Private Participation in Coal Production- Current Status In the Economic Survey for 2013-2014, based on the demand and supply projections of the coal sector, and the current status of coal mining, three action points were suggested. Among these were permitting commercial coal mining by the private sector and the restructuring of CIL.
As CIL has an almost monopolistic hold over
coal production in India, controlling almost 85 per cent of the total coal production, the scope for private sector participation has been limited. Such participation is in the form of coal mining through allocation and development of captive coal blocks, contract mining through Mine Developer cum Operator (MDO) model and joint ventures for exploration with State governments/corporations that have been allocated coal blocks. These are briefly examined below.
1.Coal Allocations: Coal allocations under the provisions of the Coal Mines Nationalisation (Amendment) Act, 1976 (CMN Act) by the Central government to private entities has been a matter of controversy of late. The latest verdict of the Supreme Court pronounced on August 25, 2014 in the Writ Petition filed by Manohar Lal Sharma against the Central government states that such allocations were illegal being impermissible under the scheme of the CMN Act. The Supreme Court has held under the CMN Act, coal blocks can only be allocated to companies engaged in the production of iron & steel and generation of power, washing of coal obtained from mine or production of cement.

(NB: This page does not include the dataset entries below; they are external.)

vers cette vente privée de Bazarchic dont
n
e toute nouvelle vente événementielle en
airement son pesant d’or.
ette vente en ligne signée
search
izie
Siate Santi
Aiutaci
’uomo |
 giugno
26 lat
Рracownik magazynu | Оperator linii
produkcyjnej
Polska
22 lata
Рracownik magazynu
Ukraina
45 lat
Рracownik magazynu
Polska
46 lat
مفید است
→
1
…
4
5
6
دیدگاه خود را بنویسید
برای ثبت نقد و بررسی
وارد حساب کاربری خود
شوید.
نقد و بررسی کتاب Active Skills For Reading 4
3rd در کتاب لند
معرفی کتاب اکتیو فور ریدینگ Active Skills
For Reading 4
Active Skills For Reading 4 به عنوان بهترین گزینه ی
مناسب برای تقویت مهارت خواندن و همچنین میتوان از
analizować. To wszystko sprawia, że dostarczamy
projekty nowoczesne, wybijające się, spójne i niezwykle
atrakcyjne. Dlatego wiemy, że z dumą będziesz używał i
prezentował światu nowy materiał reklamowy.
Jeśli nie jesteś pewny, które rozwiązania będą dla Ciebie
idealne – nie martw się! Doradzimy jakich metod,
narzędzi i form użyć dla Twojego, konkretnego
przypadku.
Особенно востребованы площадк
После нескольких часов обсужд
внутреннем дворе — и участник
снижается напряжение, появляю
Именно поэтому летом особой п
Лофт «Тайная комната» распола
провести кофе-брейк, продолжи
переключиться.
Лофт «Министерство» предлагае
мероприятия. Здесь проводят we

2.Joint Ventures (JVs): State-held companies which were allocated coal blocks entered into JVs with private entities wherein they held 51 per cent and the private entity held 49 per cent. The private entity would then be responsible for mining operations. These JVs would also enter into MDO agreements with either the private joint venture partner or their central concerns. The Supreme Court has held that allocation to the State government or corporations held by them were itself illegal and consequently these JVs.
3.MDO Model: Conceptually, the MDO model enshrines contract mining carried out by private entities for government entities that are entitled to mine allocations. By such an arrangement, private finance as well as technical knowhow and expertise are available for enhancing the producti¡vity of mining operations. There are certain variations in this arrangement:
As discussed above, in some cases, MDO agreements are executed between a JV where the contractor or a sister concern is a party. These kinds of arrangements have been criti¡cised by the Supreme Court as defeating the provisions of the CMN Act.
MDO agreements are entered by corporations that are allocated coal blocks with private entities to subcontract mining operations. Obligations relating to land acquisition, resettlement and rehabilitation of affected persons were imposed on private contractors.
The Supreme Court has in its decision mentioned that the coal allocation under the earlier regime was done on an ad-hoc, casual basis without transparency. The relevant authority had made the decisions without application of mind. The status of existing allocations under the older regime is currently unclear and a cause of widespread concern.
Public Private Partnership
In the context of the Supreme Court´s decision, whether the exploitation of coal on a PPP basis is permissible would also need further scrutiny.
The proposed structure of PPPs to grant private companies access to the mines contemplates CIL as a central agency. CIL, through a subsidiary would award PPP projects in coal mining. Such subsidiary would enter into JVs with private companies as an equity partner. The ownership and control of the mine would be retained by the government.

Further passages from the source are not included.